Berland Regional

H. Berland Regional

Problem

Polycarp is an organizer of a Berland ICPC regional event. There are $n$ universities in Berland numbered from $1$ to $n$. Polycarp knows all competitive programmers in the region. There are $n$ students: the $i$-th student is enrolled at a university $u_i$ and has a programming skill $s_i$.

Polycarp has to decide on the rules now. In particular, the number of members in the team.

Polycarp knows that if he chooses the size of the team to be some integer $k$, each university will send their $k$ strongest (with the highest programming skill $s$) students in the first team, the next $k$ strongest students in the second team and so on. If there are fewer than $k$ students left, then the team can’t be formed. Note that there might be universities that send zero teams.

The strength of the region is the total skill of the members of all present teams. If there are no teams present, then the strength is $0$.

Help Polycarp to find the strength of the region for each choice of $k$ from $1$ to $n$.

Input

The first line contains a single integer $t$ ($1\le t\le 1000$) — the number of testcases.

The first line of each testcase contains a single integer $n$ ($1\le n\le 2\cdot 10^5$) — the number of universities and the number of students.

The second line of each testcase contains $n$ integers $u_1,u_2,\dots ,u_n$ ($1\le u_i\le n$) — the university the $i$-th student is enrolled at.

The third line of each testcase contains $n$ integers $s_1,s_2,\dots ,s_n$ ($1\le s_i\le 10^9$) — the programming skill of the $i$-th student.

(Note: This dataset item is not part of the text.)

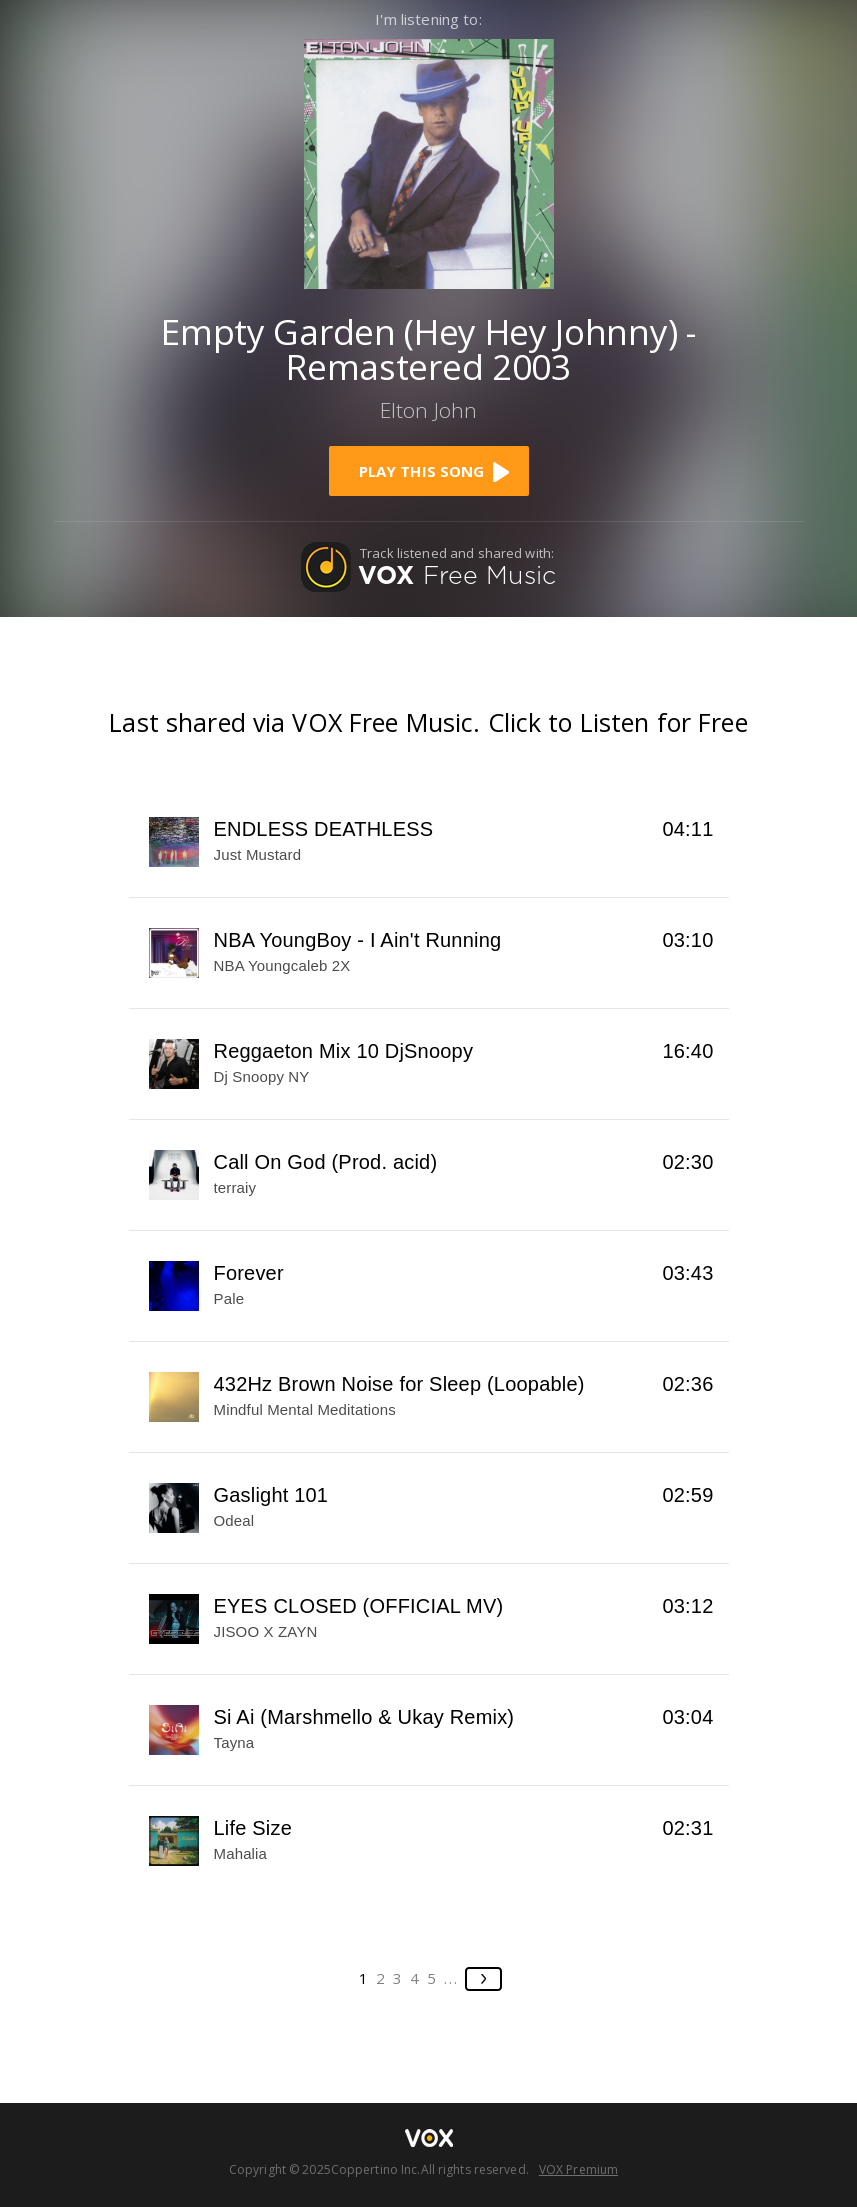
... (451, 1978)
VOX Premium (578, 2169)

The sum of $n$ over all testcases doesn’t exceed $2\cdot 10^5$.

Output

For each testcase print $n$ integers: the strength of the region — the total skill of the members of the present teams — for each choice of team size $k$.

Example

Input

4
7
1 2 1 2 1 2 1
6 8 3 1 5 1 5
10
1 1 1 2 2 2 2 3 3 3
3435 3014 2241 2233 23 2102 2286 2175 1961 2567
6
3 3 3 3 3 3
5 9 6 7 9 7
1
1
3083

Output

29 28 26 19 0 0 0 
24907 20705 22805 9514 0 0 0 0 0 0 
43 43 43 32 38 43 
3083 

Note

In the first testcase the teams from each university for each $k$ are:

• $k=1$:
  • university $1$: $[6],[5],[5],[3]$;
  • university $2$: $[8],[1],[1]$;
• $k=2$:
  • university $1$: $[6,5],[5,3]$;
  • university $2$: $[8,1]$;
• $k=3$:
  • university $1$: $[6,5,5]$;
  • university $2$: $[8,1,1]$;
• $k=4$:
  • university $1$: $[6,5,5,3]$;

Code

// #include <iostream>
// #include <algorithm>
// #include <cstring>
// #include <stack>//栈
// #include <deque>//堆/优先队列
// #include <queue>//队列
// #include <map>//映射
// #include <unordered_map>//哈希表
// #include <vector>//容器，存数组的数，表数组的长度
#include <bits/stdc++.h>
using namespace std;

typedef long long ll;
const ll N=2e5+10;
vector<ll> v[N];
ll a[N],b[N];
ll s[N];

void solve()
{
    ll n;
    cin>>n;

    for(ll i=1;i<=n;i++)
    {
        v[i].clear();
        s[i]=0;
    }

    for(ll i=1;i<=n;i++) cin>>a[i];
    for(ll i=1;i<=n;i++) cin>>b[i];
    for(ll i=1;i<=n;i++) v[a[i]].push_back(b[i]);

    for(ll i=1;i<=n;i++)
    {
        if(v[i].size())
        {
            sort(v[i].begin(),v[i].end(),greater<ll>());
            for(ll j=1;j<v[i].size();j++) v[i][j]+=v[i][j-1];
        }
    }

    for(ll i=1;i<=n;i++)
    {
        if(v[i].size())
        {
            for(ll j=1;j<=v[i].size();j++) s[j]+=v[i][v[i].size()/j*j-1];
        }
    }

    for(ll i=1;i<=n;i++) cout<<s[i]<<" ";
    cout<<endl;
}

int main()
{
    ll t;
    cin>>t;
    while(t--) solve();
    
    return 0;
}